> [Exercise description]: All lines in the data that hold the word "screenshot" need copying.

[Provided entries]

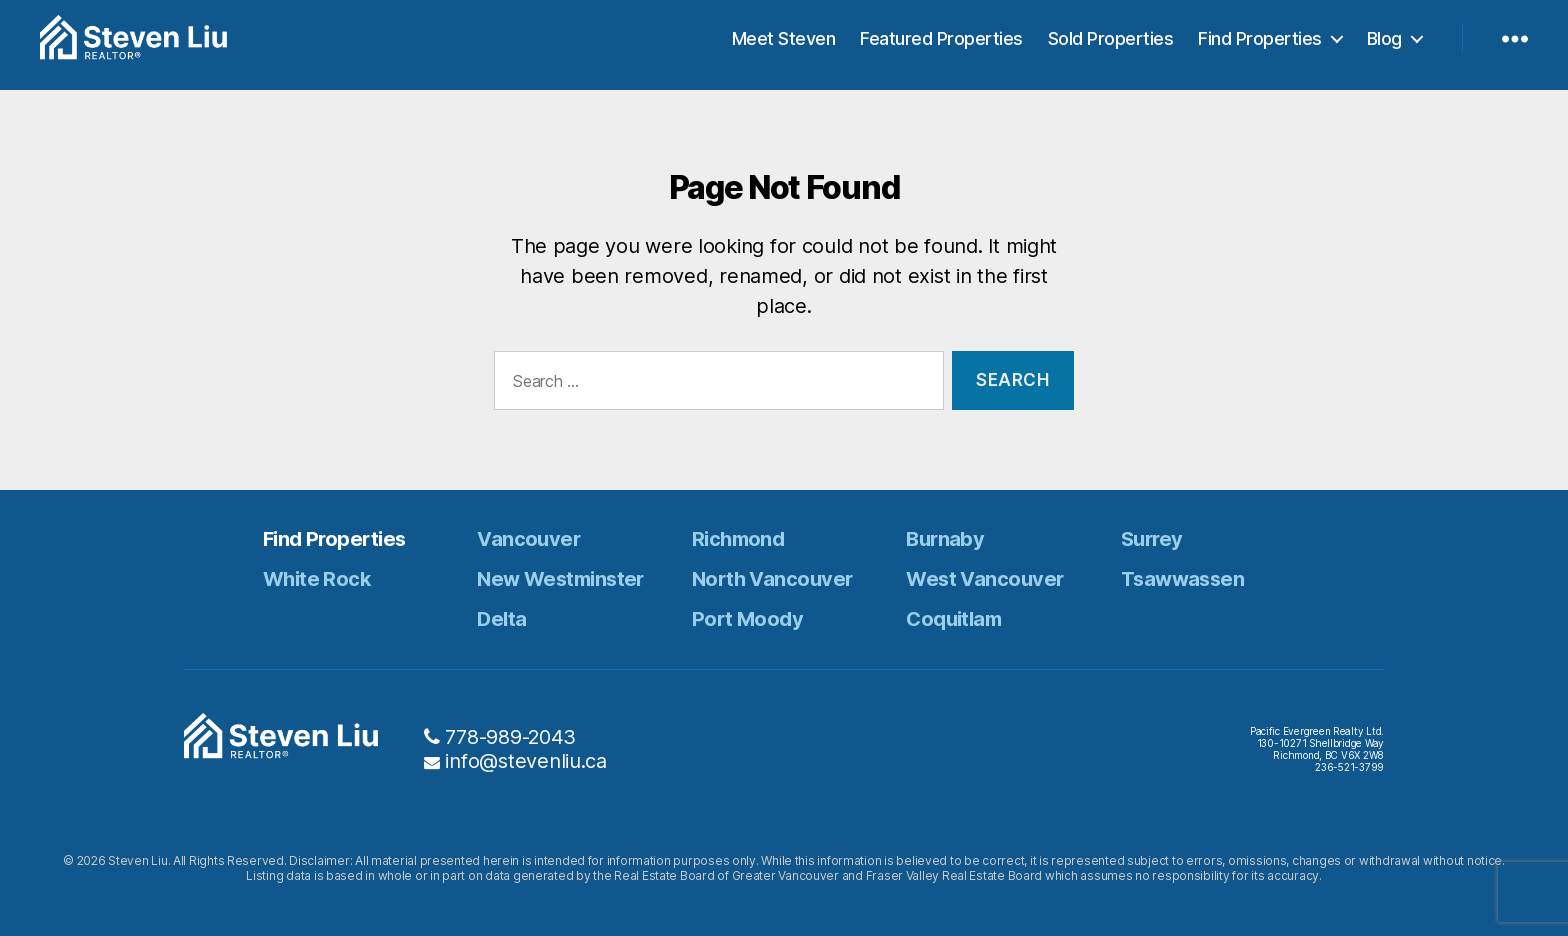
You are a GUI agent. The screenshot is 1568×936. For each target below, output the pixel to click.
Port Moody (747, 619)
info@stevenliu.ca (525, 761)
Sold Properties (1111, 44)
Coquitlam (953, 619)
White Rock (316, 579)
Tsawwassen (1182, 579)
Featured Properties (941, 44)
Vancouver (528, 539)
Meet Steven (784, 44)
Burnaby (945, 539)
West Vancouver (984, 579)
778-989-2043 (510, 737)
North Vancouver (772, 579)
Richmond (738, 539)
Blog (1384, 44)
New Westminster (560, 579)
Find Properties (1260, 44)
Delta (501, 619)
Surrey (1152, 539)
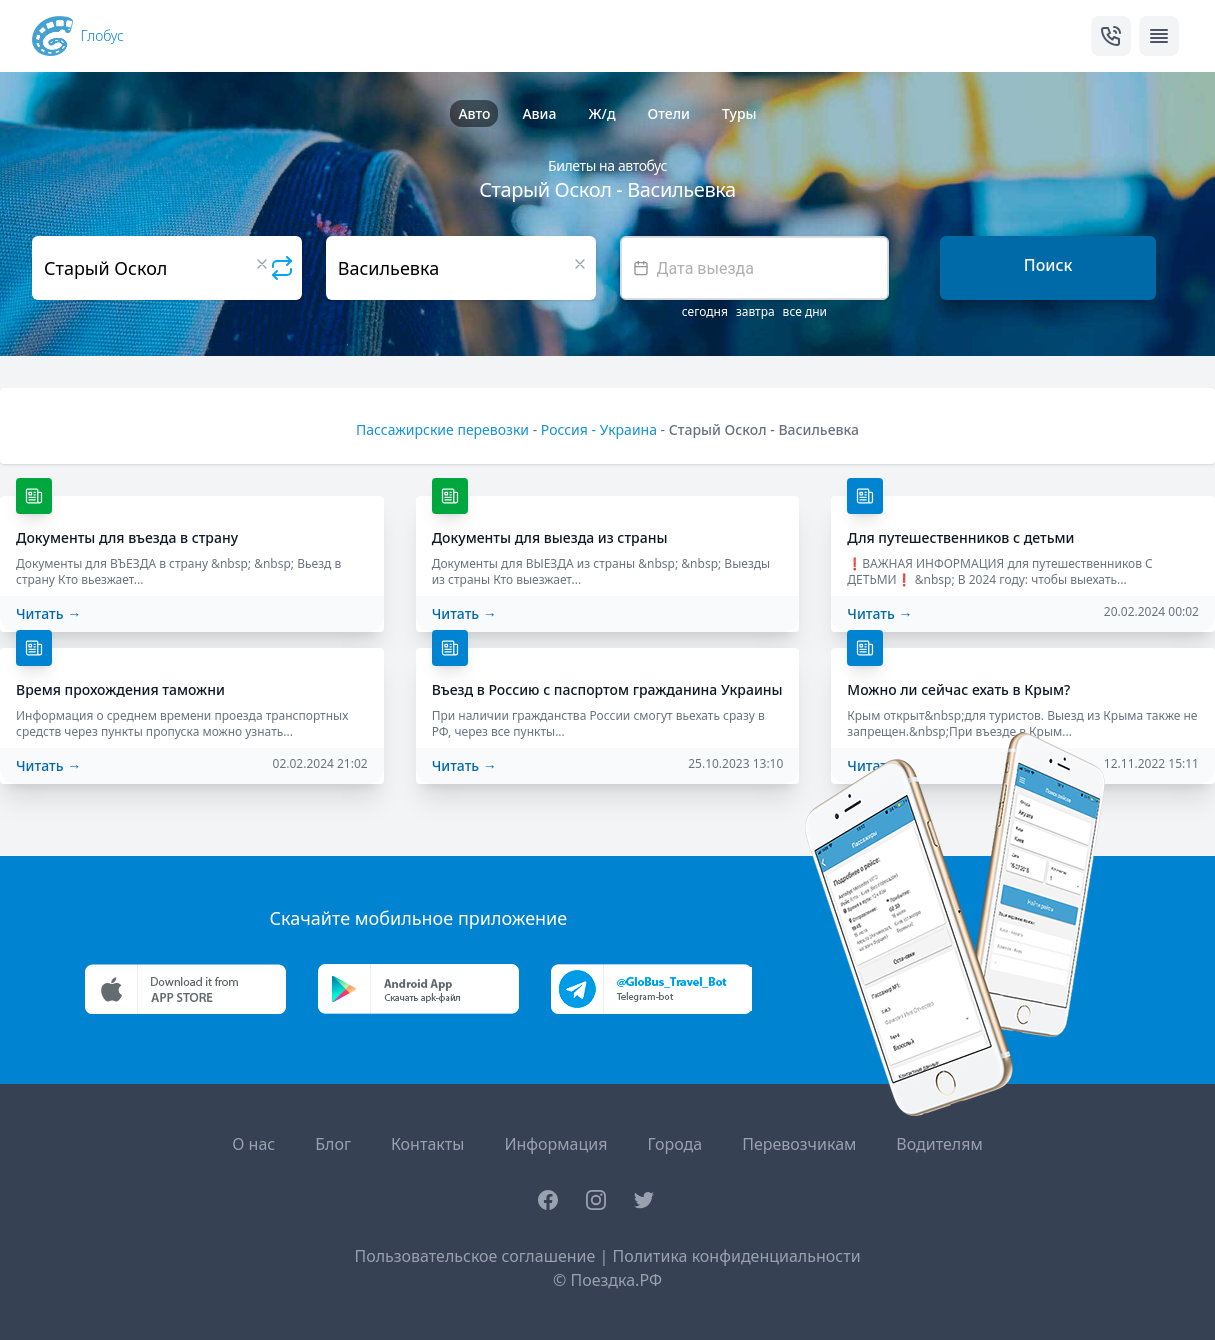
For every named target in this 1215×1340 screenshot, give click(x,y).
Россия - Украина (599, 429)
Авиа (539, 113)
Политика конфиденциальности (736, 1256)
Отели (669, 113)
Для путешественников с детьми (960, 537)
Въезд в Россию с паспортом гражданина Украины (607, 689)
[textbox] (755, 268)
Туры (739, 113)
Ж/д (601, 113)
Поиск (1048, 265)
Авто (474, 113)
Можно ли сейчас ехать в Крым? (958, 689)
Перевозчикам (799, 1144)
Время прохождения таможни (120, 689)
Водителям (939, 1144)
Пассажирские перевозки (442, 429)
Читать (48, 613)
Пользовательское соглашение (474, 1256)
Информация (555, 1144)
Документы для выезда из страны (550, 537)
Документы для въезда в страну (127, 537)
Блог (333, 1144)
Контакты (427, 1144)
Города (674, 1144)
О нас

[/Provided entries]

> [Answer to this task]:
You are a GUI agent. The screenshot is 1568×936. For each target below, output the pixel to click.
For every named target in this 1215×1340 screenshot, give click(x,y).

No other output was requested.